Agência EFE
NAIRÓBI - O Parlamento do Quênia aprovou nesta terça-feira por unanimidade a reforma constitucional para formar um Governo de coalizão que permitirá colocar fim à crise política a qual o país atravessa desde as eleições gerais de dezembro.
No final da sessão, transmitida ao vivo pela televisão nacional queniana, o presidente da Câmara, Kenneth Marende, certificou a votação, que registrou 200 votos a favor e nenhum contra.
Desta maneira, os deputados aprovaram a criação de uma administração conjunta entre o governamental Partido de União Nacional (PNU) do presidente queniano, Mwai Kibaki, e o principal grupo da oposição, o Movimento Democrático Laranja (ODM), liderado por Raila Odinga.
O Governo e a oposição assinaram, em 28 de fevereiro, um pacto auspiciado pelo ex-secretário-geral da ONU Kofi Annan mediante o qual acordaram criar a coalizão e os cargos de primeiro-ministro, que estará reservado a Odinga, e dois vice-primeiro-ministros, que serão ocupados, respectivamente, por membros do PNU e do ODM.
O Parlamento também aprovou o projeto de lei relacionado com o Acordo Nacional de Reconciliação que indicará aos membros do futuro Executivo híbrido as funções de cada ministro, assim como de seus colaboradores.
- A Câmara cristalizou os desejos de muitos quenianos - indicou o vice-presidente Kalonzo Musyoka, que destacou que os deputados deram início a todos os mecanismos para tirar o país de uma crise política e tribal originada por causa das eleições gerais de 27 de dezembro.
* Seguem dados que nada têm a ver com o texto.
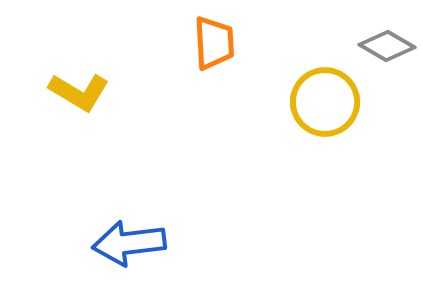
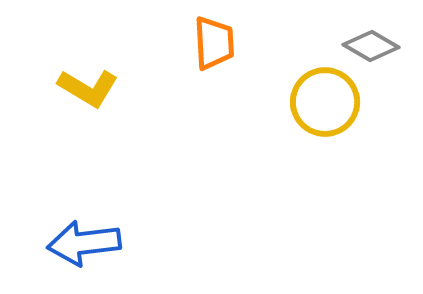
gray diamond: moved 16 px left
yellow L-shape: moved 9 px right, 4 px up
blue arrow: moved 45 px left
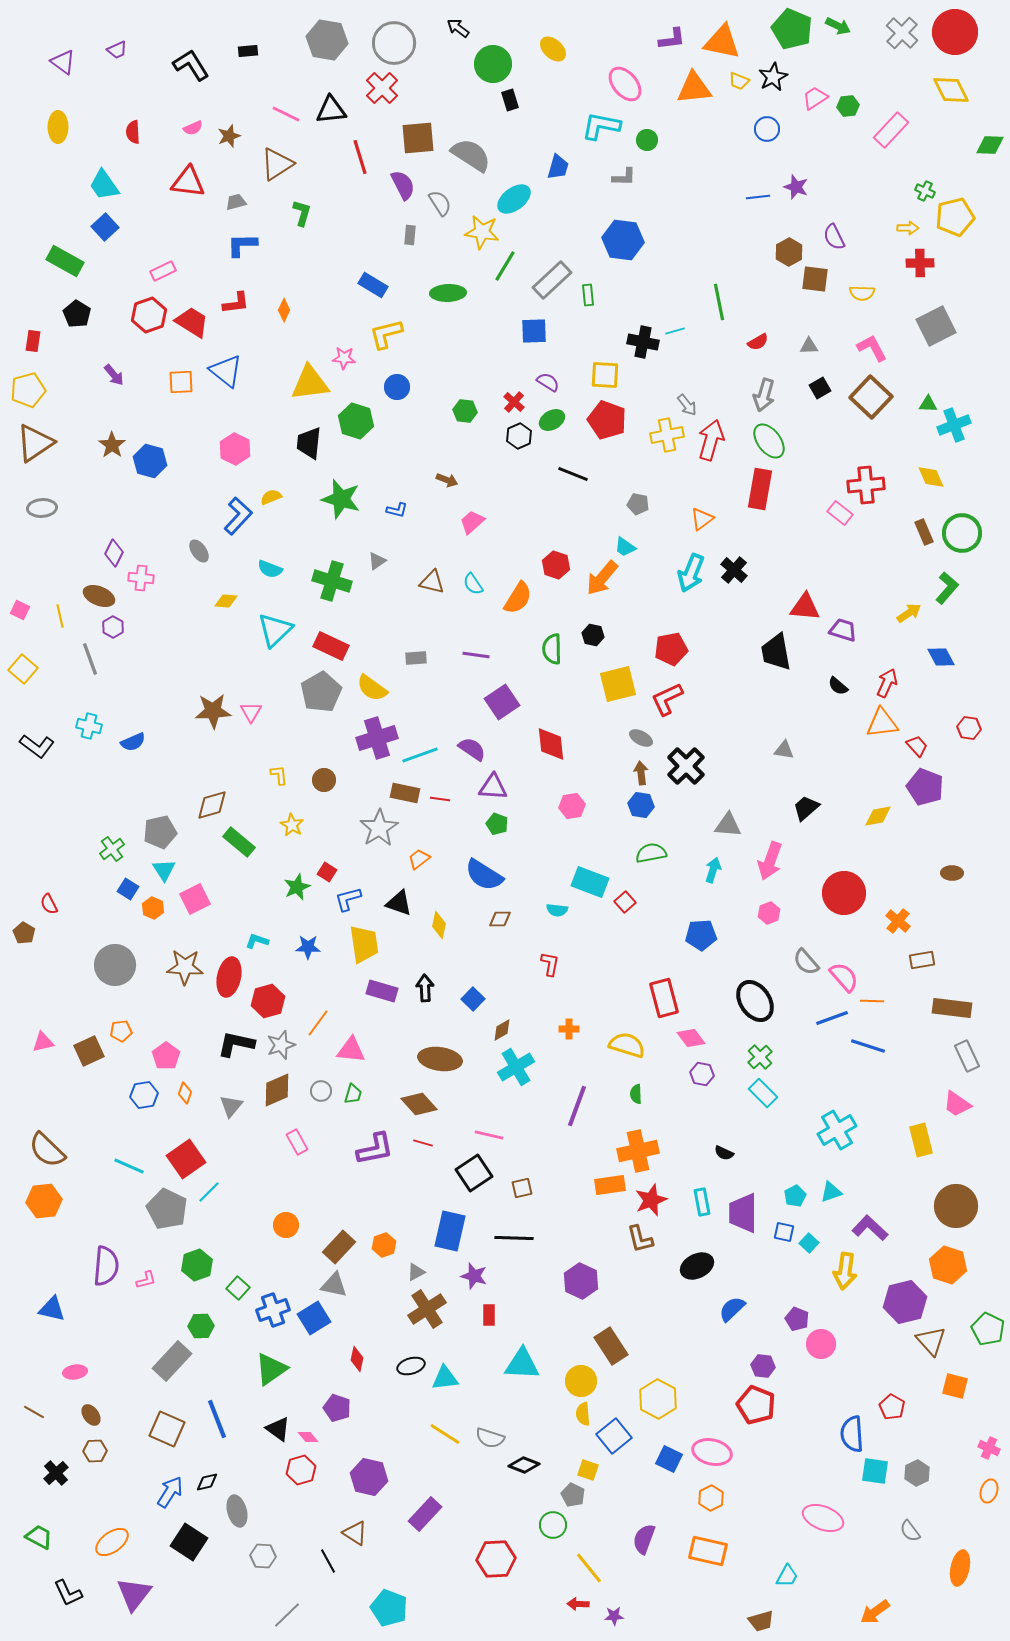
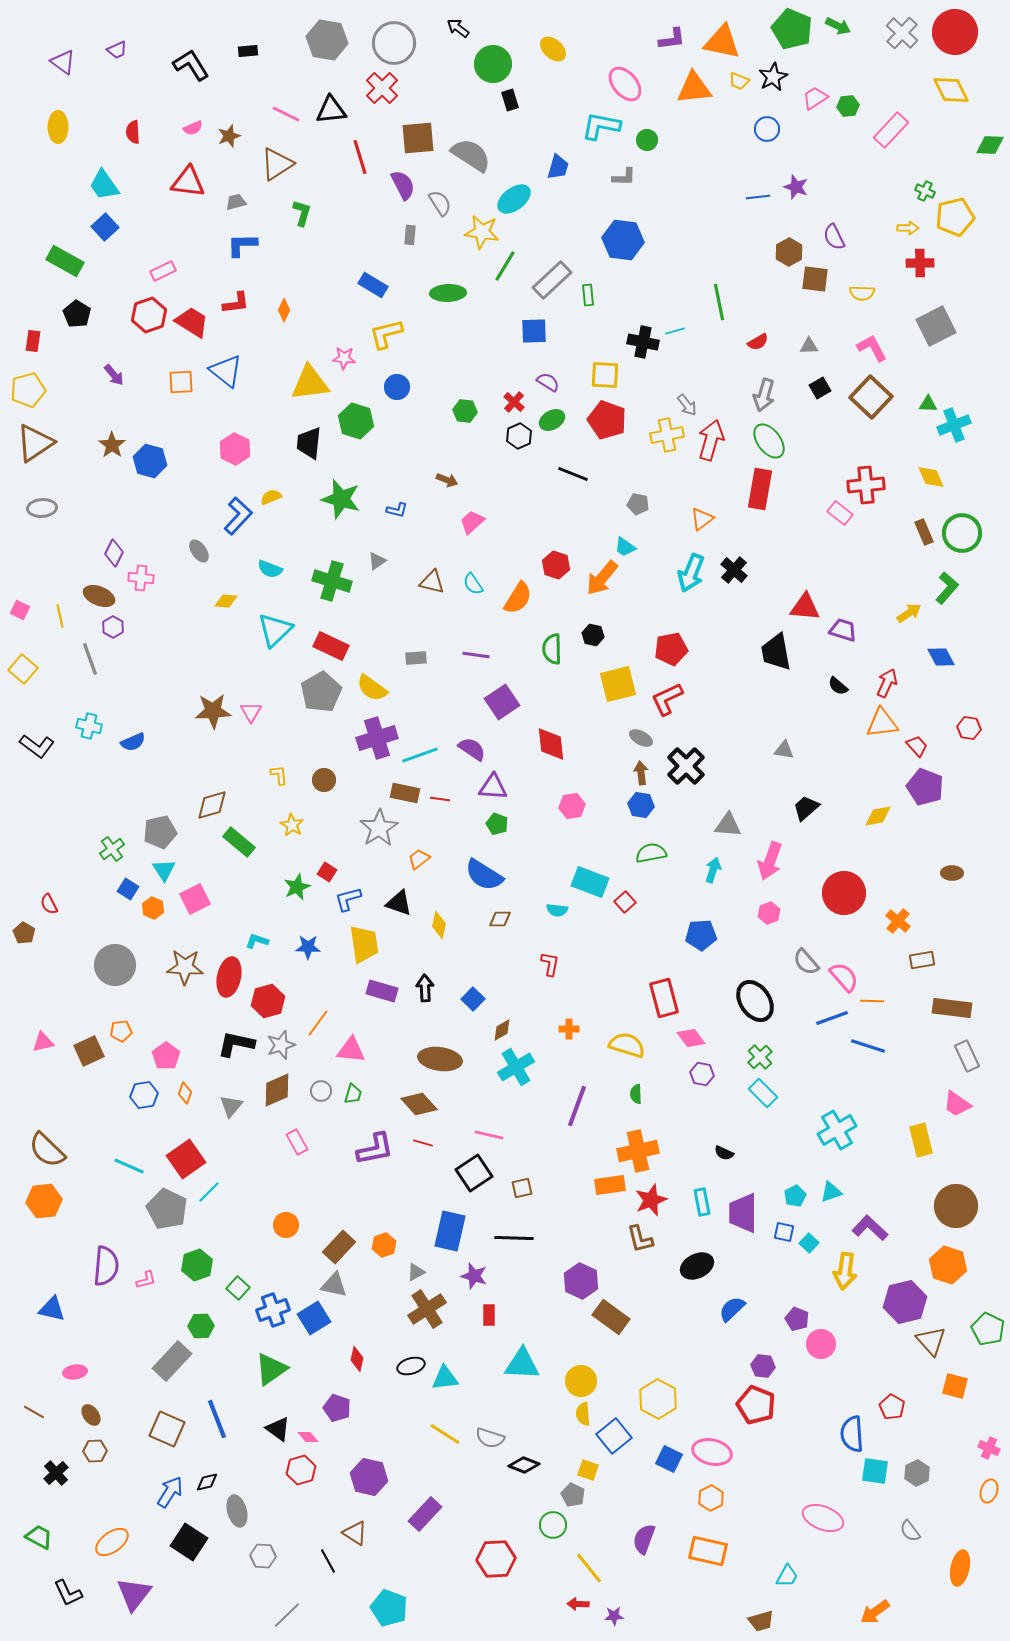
brown rectangle at (611, 1346): moved 29 px up; rotated 21 degrees counterclockwise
Ainda estão pendentes os nomes dos candidatos que ocuparão as pastas designadas e os novos cargos.
Um dos líderes do ODM, Musalia Mudavadi, desponta como um dos vice-primeiro-ministros, enquanto pelo PNU a ministra da Justiça, Martha Karua, é a favorita para o cargo.
Após a aprovação parlamentar, Kibaki tem que anunciar os nomes dos ministros de seu Governo, que contará com 36 pastas divididas entre o PNU e seu principal aliado, o Movimento Democrático Laranja do Quênia (ODM-K) do vice-presidente Kalonzo e o ODM, maior partido no Parlamento.
O acordo selado entre Kibaki e Odinga prevê criar várias comissões, principalmente sobre as relações interétnicas e o local dos deslocados internos.
Kibaki, que compareceu à sessão na qualidade de deputado pelo distrito de Othaya e não como presidente do país, parabenizou seus colegas, afirmando que o 'Quênia recobrou a normalidade e, em breve, recuperará o lugar que lhe corresponde como líder do leste da África'.
A sessão foi marcada pelo bom humor e pela contínua troca de lugares entre os deputados de todas as legendas presentes, que mantiveram conversas abertas durante mais de seis horas.